In both years, applicants with the same GPA 2 score and ACT/SAT score were subject to different admissions outcomes based upon their racial or ethnic status. For example, as a Caucasian in-state applicant, Gratz's GPA 2 score and ACT score placed her within a cell calling for a postponed decision on her application. An in-state or out-ofstate minority applicant with Gratz's scores would have fallen within a cell calling for admission.

In 1997, the University modified its admissions procedure. Specifically, the formula for calculating an applicant's GPA 2 score was restructured to include additional point values under the "U" category in the SCUGA factors. Under this new system, applicants could receive points for underrepresented minority status, socioeconomic disadvantage, or attendance at a high school with a predominantly underrepresented minority population, or under-representation in the unit to which the student was applying (for example, men who sought to pursue a career in nursing). Under the 1997 procedures, Hamacher's GPA 2 score and ACT score placed him in a cell on the in-state applicant table calling for postponement of a final admissions decision. An underrepresented minority applicant placed in the same cell would generally have been admitted.

Beginning with the 1998 academic year, the OUA dispensed with the Guidelines tables and the SCUGA point system in favor of a "selection index," on which an applicant could score a maximum of 150 points.
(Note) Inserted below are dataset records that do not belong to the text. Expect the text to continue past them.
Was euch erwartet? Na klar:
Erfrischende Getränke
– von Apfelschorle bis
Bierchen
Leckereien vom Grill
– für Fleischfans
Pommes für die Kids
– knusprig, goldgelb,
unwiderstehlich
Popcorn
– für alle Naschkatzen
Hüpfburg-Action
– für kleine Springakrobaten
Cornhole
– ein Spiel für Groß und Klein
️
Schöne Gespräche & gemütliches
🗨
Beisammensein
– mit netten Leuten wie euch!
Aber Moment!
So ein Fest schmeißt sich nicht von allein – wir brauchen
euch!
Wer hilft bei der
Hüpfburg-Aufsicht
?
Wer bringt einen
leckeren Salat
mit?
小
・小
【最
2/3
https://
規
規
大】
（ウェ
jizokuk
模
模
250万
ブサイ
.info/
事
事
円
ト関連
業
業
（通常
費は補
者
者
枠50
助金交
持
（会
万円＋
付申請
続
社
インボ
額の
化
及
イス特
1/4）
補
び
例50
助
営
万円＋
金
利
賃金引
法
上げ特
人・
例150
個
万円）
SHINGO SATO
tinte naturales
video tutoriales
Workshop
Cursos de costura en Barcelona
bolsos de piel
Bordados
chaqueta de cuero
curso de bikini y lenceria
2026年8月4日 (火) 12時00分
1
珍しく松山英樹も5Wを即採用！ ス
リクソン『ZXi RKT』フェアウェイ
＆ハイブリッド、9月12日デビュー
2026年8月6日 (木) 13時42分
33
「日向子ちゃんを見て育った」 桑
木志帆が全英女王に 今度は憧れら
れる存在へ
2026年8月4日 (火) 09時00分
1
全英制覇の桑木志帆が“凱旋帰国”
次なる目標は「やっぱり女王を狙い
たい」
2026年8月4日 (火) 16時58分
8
This index was divided linearly into ranges generally calling for admissions dispositions as follows: 100-150 (admit); 95-99 (admit or postpone); 90-94 (postpone or admit); 75-89 (delay or postpone); 74 and below (delay or reject). Each application received points based on high school grade point average, standardized test scores, academic quality of an applicant's high school, strength or weakness of high school curriculum, in-state residency, alumni relationship, personal essay, and personal achievement or leadership. Of particular significance here, under a "miscellaneous" category, an applicant was entitled to 20 points based upon his or her membership in an underrepresented racial or ethnic minority group. The University explained that the" 'development of the selection index for admissions in 1998 changed only the mechanics, not the substance, of how race and ethnicity [were] considered in admissions.'"
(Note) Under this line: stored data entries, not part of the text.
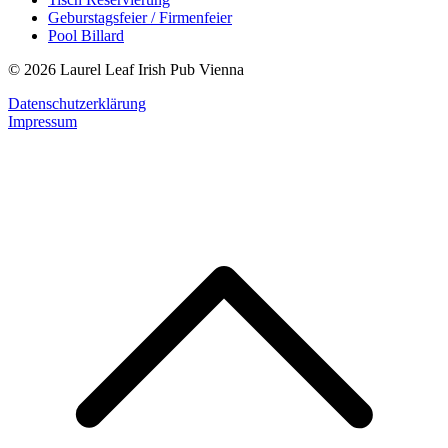
Geburstagsfeier / Firmenfeier
Pool Billard
© 2026 Laurel Leaf Irish Pub Vienna
Datenschutzerklärung
Impressum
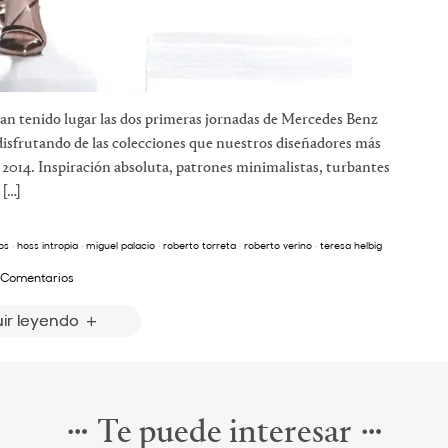
an tenido lugar las dos primeras jornadas de Mercedes Benz
sfrutando de las colecciones que nuestros diseñadores más
2014. Inspiración absoluta, patrones minimalistas, turbantes
 […]
os
·
hoss intropia
·
miguel palacio
·
roberto torreta
·
roberto verino
·
teresa helbig
 Comentarios
ir leyendo
Te puede interesar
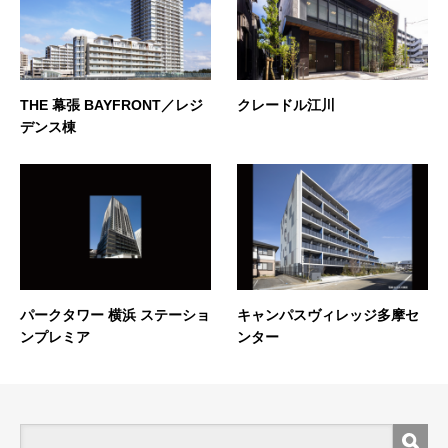
THE 幕張 BAYFRONT／レジ
クレードル江川
デンス棟
パークタワー 横浜 ステーショ
キャンパスヴィレッジ多摩セ
ンプレミア
ンター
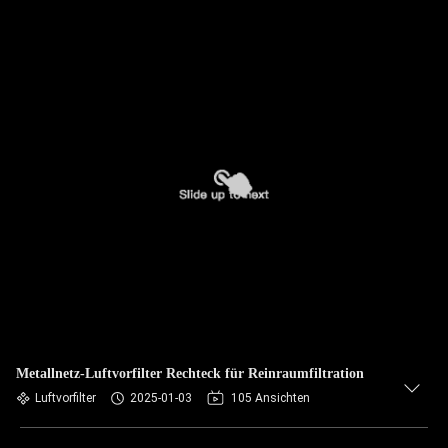
Metallnetz-Luftvorfilter Rechteck für Reinraumfiltration
Luftvorfilter
2025-01-03
105 Ansichten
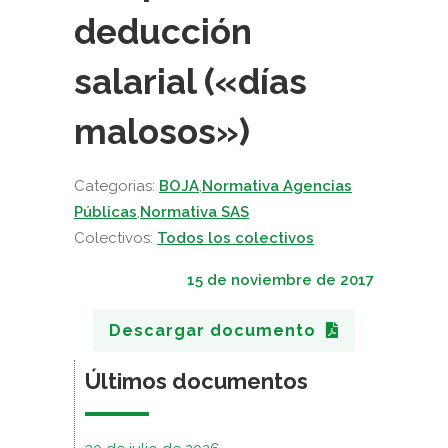
deducción
salarial («días
malosos»)
Categorias:
BOJA
,
Normativa Agencias
Públicas
,
Normativa SAS
Colectivos:
Todos los colectivos
15 de noviembre de 2017
Descargar documento
Últimos documentos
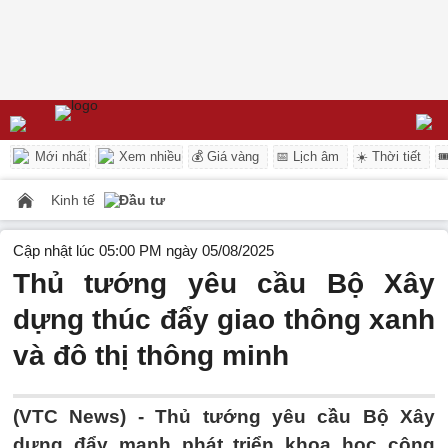
Mới nhất
Xem nhiều
💰 Giá vàng
📅 Lịch âm
☀️ Thời tiết

Kinh tế
Đầu tư
Cập nhật lúc 05:00 PM ngày 05/08/2025
Thủ tướng yêu cầu Bộ Xây
dựng thúc đẩy giao thông xanh
và đô thị thông minh
(VTC News) -
Thủ tướng yêu cầu Bộ Xây
dựng đẩy mạnh phát triển khoa học công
In all application years from 1995 to 1998, the guidelines provided that qualified applicants from underrepresented minority groups be admitted as soon as possible in light of the University's belief that such applicants were more likely to enroll if promptly notified of their admission. Also from 1995 through 1998, the University carefully managed its rolling admissions system to permit consideration of certain applications submitted later in the academic year through the use of "protected seats." Specific groups-including athletes, foreign students, ROTC candidates, and underrepresented minorities-were "protected categories" eligible for these seats. A committee called the Enrollment Working Group (EWG) projected how many applicants from each of these protected categories the University was likely to receive after a given date and then paced admissions decisions to permit full consideration of expected applications from these groups. If this space was not filled by qualified candidates from the designated groups toward the end of the admissions season, it was then used to admit qualified candidates remaining in the applicant pool, including those on the waiting list.

B
Petitioners argue, first and foremost, that the University's use of race in undergraduate admissions violates the Fourteenth Amendment. Specifically, they contend that this Court has only sanctioned the use of racial classifications to remedy identified discrimination, a justification on which respondents have never relied. Petitioners further argue that "diversity as a basis for employing racial preferences is simply too open-ended, ill-defined, and indefinite to constitute a compelling interest capable of supporting narrowly-tailored means." But for the reasons set forth today in Grutter v. Bollinger, the Court has rejected these arguments of petitioners.

It is by now well established that "all racial classifications reviewable under the Equal Protection Clause must be strictly scrutinized." This" 'standard of review ... is not dependent on the race of those burdened or benefited by a particular classification.''' Thus, "any person, of whatever race, has the right to demand that any governmental actor subject to the Constitution justify any racial classification subjecting that person to unequal treatment under the strictest of judicial scrutiny."

To withstand our strict scrutiny analysis, respondents must demonstrate that the University's use of race in its current admissions program employs "narrowly tailored measures that further compelling governmental interests." Because "[r]acial classifications are simply too pernicious to permit any but the most exact connection between justification and classification," our review of whether such requirements have been met must entail "'a most searching examination.''' We find that the University's policy, which automatically distributes 20 points, or one-fifth of the points needed to guarantee admission, to every single "underrepresented minority" applicant solely because of race, is not narrowly tailored to achieve the interest in educational diversity that respondents claim justifies their program.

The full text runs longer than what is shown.